The Story
Why it exists.
The beginning
Moonlight in Chiangmai arrived in 2020, named for the northern Thai city known for its night markets, Buddhist temples, and the luminous quality of its evenings. Pissara Umavijani founded Parfums Dusita in Paris in 2016, taking the name from a Thai concept describing a heavenly realm of spiritual contentment. The brand brings Thai heritage into conversation with French classical training, and this fragrance is where that conversation gets specific.

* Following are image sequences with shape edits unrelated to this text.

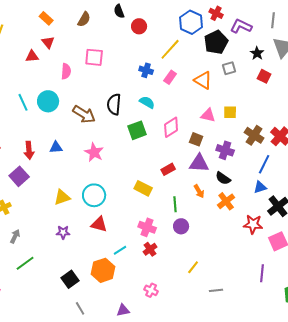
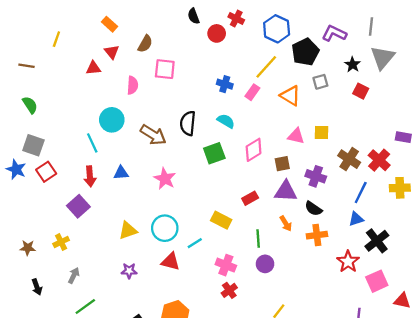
red cross: (216, 13) -> (236, 18), moved
brown semicircle: (84, 19) -> (145, 44), moved
yellow line: (170, 49) -> (266, 67), moved
cyan line: (23, 102) -> (92, 143), moved
brown square: (196, 139) -> (282, 164), turned -32
orange cross: (226, 201) -> (317, 235), turned 30
red star: (253, 224) -> (348, 262), turned 30
cyan line: (120, 250) -> (195, 243), moved

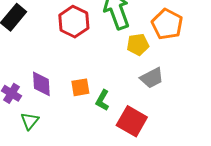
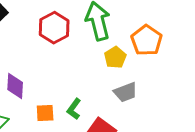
yellow pentagon: (138, 45) -> (115, 57), turned -30
orange square: (80, 87) -> (45, 113), moved

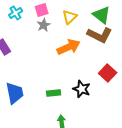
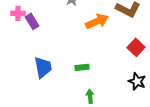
black star: (82, 89) -> (137, 81), moved

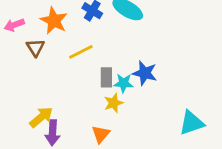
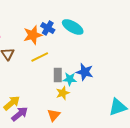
orange star: (54, 21) -> (33, 35), moved, turned 30
purple arrow: (53, 133) -> (20, 114), turned -132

Yuzu, the Japanese citrus fruit prized for its tart brightness and floral undertones, anchors the opening. Jasmine, night-blooming, opulent, follows. The tension between cool citrus and warm myrrh-teakwood drydown mirrors the Thai landscape itself: luminous nights, humid air, deep forest. Benzoin adds a vanillic sweetness that bridges the bright top and the resinous base, making the transition feel inevitable rather than abrupt.
The evolution
The opening hits bright and tart, yuzu asserting itself without apology, white grapefruit adding clean tartness, nutmeg slipping in as a quiet aromatic counterpoint. Twenty minutes in, jasmine takes over the conversation, lush and round, while benzoin sweetens the transition. The drydown is where this fragrance earns its name. Teakwood and vetiver ground everything, earthy and close, with myrrh adding a resinous depth that settles into skin for hours. Patchouli rounds the base into something balsamic and warm. On most skin types, expect 8-10 hours, the kind of longevity that makes this worth wearing on a long night out.
Cultural impact
Moonlight in Chiangmai occupies a specific niche in the fragrance landscape: Thai aromatic traditions translated through a French classical lens. The yuzu-jasmine-teakwood combination references Thailand's rich history with these materials without reducing them to exotic shorthand. It's the kind of fragrance that rewards someone willing to look beyond the usual designer offerings.